Exercise directions: Where an entry contains a picture, omit the picture and repeat the rest exactly.

-- Input for this task follows --

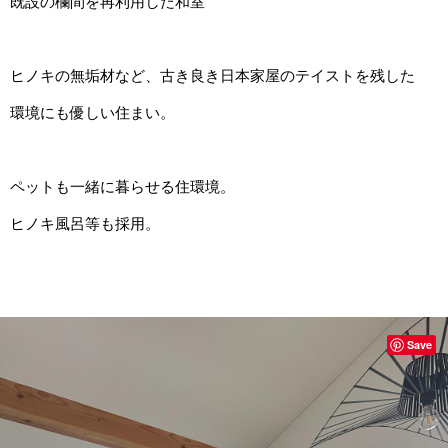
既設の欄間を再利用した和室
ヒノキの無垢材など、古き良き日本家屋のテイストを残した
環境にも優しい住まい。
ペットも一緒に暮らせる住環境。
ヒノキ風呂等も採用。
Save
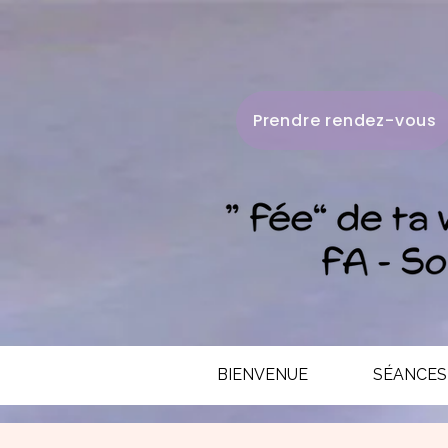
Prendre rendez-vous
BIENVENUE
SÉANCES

-- Input for this task concluded --

Written solution:
既設の欄間を再利用した和室
ヒノキの無垢材など、古き良き日本家屋のテイストを残した
環境にも優しい住まい。
ペットも一緒に暮らせる住環境。
ヒノキ風呂等も採用。
Save
Prendre rendez-vous
BIENVENUE
SÉANCES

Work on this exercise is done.